### BRIEF
Tally up every line in the records beneath that has "Настільний", and write down only the total.

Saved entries
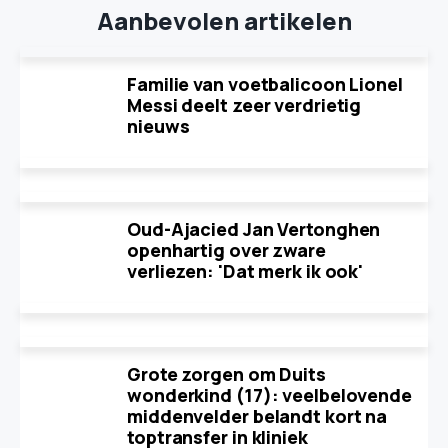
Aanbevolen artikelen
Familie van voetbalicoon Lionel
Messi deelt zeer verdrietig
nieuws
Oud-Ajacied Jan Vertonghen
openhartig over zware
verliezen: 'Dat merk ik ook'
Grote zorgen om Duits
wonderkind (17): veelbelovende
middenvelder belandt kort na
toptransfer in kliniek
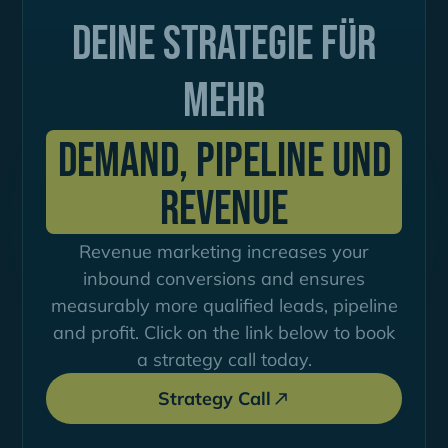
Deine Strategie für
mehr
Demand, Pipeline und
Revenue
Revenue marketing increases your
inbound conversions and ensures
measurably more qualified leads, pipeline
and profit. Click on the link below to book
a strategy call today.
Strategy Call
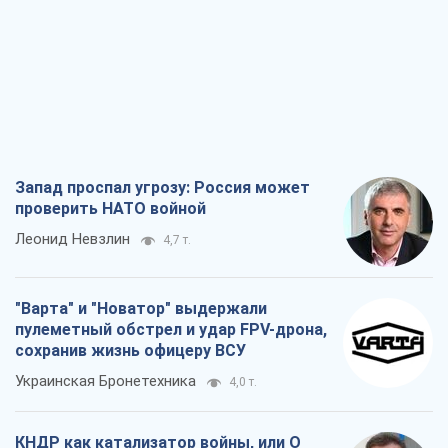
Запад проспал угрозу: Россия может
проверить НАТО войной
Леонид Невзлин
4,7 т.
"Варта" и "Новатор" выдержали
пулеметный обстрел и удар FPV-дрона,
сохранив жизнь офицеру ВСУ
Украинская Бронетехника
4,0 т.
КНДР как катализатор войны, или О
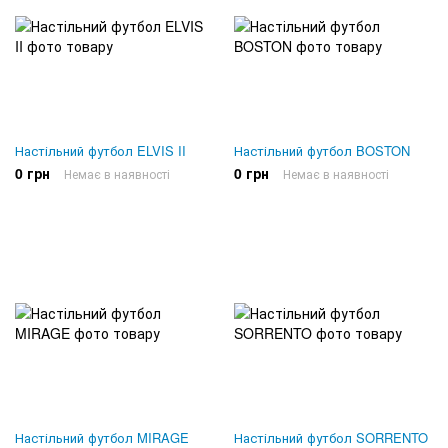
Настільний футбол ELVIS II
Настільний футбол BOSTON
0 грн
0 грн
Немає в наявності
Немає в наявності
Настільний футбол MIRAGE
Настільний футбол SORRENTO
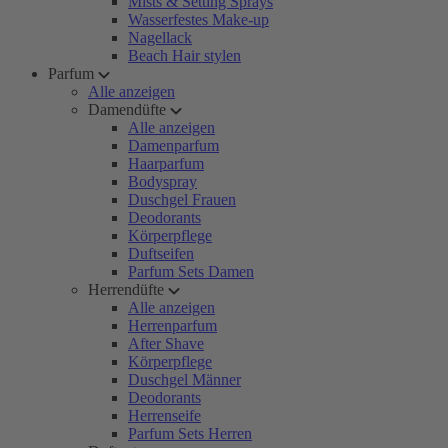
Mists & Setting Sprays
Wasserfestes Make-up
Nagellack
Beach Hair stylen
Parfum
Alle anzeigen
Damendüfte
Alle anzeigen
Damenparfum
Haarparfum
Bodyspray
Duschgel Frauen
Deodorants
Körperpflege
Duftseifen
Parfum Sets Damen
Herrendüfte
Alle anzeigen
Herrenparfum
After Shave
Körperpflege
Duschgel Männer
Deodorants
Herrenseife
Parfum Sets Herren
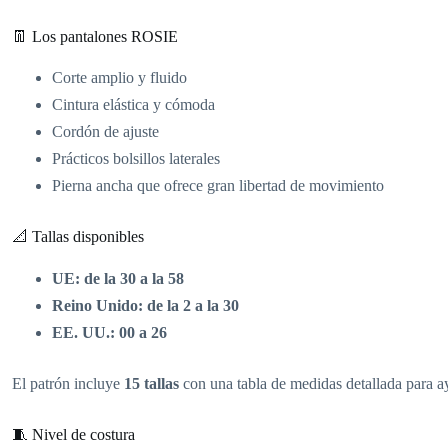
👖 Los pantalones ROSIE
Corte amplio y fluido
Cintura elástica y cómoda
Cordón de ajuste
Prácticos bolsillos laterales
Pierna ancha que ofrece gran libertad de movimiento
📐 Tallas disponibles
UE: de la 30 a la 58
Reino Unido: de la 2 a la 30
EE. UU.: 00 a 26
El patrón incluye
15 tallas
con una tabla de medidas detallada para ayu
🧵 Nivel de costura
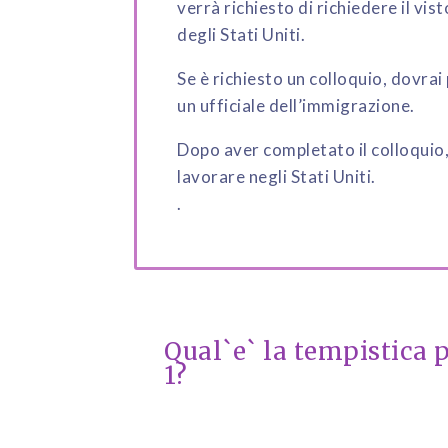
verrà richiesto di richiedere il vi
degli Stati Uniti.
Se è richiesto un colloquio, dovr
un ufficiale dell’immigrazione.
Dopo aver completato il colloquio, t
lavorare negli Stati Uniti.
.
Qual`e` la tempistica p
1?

### YOUR RESPONSE
4